Casale Manferato is a small town in the Piedmonte region. The town, like all Italian towns, has a very long and storied history involving Romans, Kings, Queens, Napoleon, and a few Jews who have somehow remained in this town for over five centuries. The Jews first arrived in Casal at the end of the 15th century after escaping the Grand Inquisition of Spain under the Catholic Monarchs. In 1848 at the time of the unification of Italy, the community numbered 850 people.
Casale Monferrato has a beautiful synagogue, the site of which was leased on 17th September 1595, but the resident community today numbers only 2 families. One of them is the Ottolenghi family who have played an important part, They are lateral descendants of the family of Joseph Solomon Ottolenghi who was born here in 1711. They have lived in the same house for more than 500 years.
After the publication of the fascist dictator Mussolini’s Racial Laws, Giorgio Salvatore Ottolenghi and his family managed to escape during the Second World War to Switzerland where he attended university. At the end of the war they returned to Casale Monferrato and were fortunate to be able to recover the family home. Giorgio went on to study medicine and graduated as a physician when he was already in his forties.
Giorgio met and eventually married Adrianna Tore. Adrianna’s family had owned land and vineyards in France before the war, but lost everything when the Nazis came to power. They survived the war hiding in a convent among other places, and so avoided deportation to Auschwitz, which had been the fate of so many of their contemporaries. After the war Adrianna and her sister Renee were sent by their parents to America to complete their education. They lived in Fond du Lac, Wisconsin, eventually graduating from the state university. Adrianna returned to Italy to care for her grandmother – that’s where she met Giorgio and they stayed together ever since. The building, which once housed Giorgio’s entire extended family, was subdivided into apartments that they rent out. Their own apartment was filled with centuries old paintings and the family’s extensive collection of Judaica to which they continued to add special items.
Giorgio became president of the Jewish community and Adrianna, who managed the town cinema, took over as curator of the Jewish Museum in the ancient synagogue. The entrance to the synagogue is through a side door of a non-descript building down a very old brick lane, Vicolo Salomone Olper, because prior to the Jews being emancipated (in 1870, sometime after the unification of Italy) synagogues could not be built on a main street or face a church.
The interior of the synagogue is decorated in a baroque style and although it has been restored over the years, it suffered only minor damage during the Second World War and several silver Ner Tamid lamps near the Ark were stolen at that time. The Ark is at the end of the room and the Bimah from which the Torah is read is in the middle in western sephardic style. The pews have boxes (gavettas) for the worshippers to store their prayer books, prayer shawls and phylacteries and, of course there is a balcony for the women of the congregation, in which part of the museum is housed. Amongst the antique Judaica in the community’s collection, there is a document signed by Napoleon Bonaparte regarding emancipation of the Jews of Italy.
The basement of the Synagogue houses a large collection of Hanukah lamps produced in an annual competition of artists sponsored by the community.

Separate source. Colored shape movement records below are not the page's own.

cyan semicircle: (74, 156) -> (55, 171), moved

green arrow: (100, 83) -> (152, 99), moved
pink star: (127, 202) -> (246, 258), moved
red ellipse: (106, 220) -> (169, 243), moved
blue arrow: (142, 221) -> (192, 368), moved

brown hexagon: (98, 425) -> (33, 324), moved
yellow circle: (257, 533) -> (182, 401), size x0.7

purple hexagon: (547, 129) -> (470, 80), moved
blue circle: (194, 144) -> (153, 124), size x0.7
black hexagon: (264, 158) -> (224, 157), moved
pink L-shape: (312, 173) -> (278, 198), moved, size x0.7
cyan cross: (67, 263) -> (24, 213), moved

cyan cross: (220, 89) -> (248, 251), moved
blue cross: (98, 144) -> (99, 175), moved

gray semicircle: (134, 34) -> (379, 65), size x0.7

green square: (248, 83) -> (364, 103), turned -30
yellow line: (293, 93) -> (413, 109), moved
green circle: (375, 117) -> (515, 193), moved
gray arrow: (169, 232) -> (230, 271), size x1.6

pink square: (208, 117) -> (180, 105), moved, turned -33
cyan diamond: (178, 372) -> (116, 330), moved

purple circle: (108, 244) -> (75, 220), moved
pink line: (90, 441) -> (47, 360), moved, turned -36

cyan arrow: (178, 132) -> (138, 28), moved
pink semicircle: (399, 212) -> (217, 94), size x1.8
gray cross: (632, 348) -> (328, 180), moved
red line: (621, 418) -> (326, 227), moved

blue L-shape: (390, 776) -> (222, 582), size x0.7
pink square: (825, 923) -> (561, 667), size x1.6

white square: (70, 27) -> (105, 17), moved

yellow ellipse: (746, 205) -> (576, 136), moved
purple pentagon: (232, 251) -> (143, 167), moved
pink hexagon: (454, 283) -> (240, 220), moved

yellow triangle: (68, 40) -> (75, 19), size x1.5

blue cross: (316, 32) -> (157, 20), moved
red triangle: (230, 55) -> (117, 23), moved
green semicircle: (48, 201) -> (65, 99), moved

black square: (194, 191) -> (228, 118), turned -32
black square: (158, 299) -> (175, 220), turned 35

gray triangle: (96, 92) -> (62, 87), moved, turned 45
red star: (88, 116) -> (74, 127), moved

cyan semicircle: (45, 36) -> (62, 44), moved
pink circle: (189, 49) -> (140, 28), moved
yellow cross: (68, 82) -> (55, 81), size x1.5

In the basement there is also an ancient oven where matzot were baked for Passover, originally built in the courtyard early in 1606, and the remains of an ancient mikvah (ritual bath). There are only 8 Jewish people left in Casale Manferato, but the Synagogue and museum is visited daily by school groups, foreign Jewish tourists, and visitors on the annual day of Jewish Heritage that Europeans observe at the end of each September. Adrianna met and guided all these groups.
Back at the Ottolenghi family home there is another highly valued item kept in the garage, the former stable and coach house which has four enormous wooden doors that hint at its previous life. It was the home of Adrianna’s 1966 Fiat 500 motor car that had been meticulously cared for and kept in pristine condition since Giorgio bought it for her new. It’s another one of their museum pieces.
Giorgio was another of my Italian Ottolenghi correspondents, he was also a longtime friend of zio Franco Ottolenghi.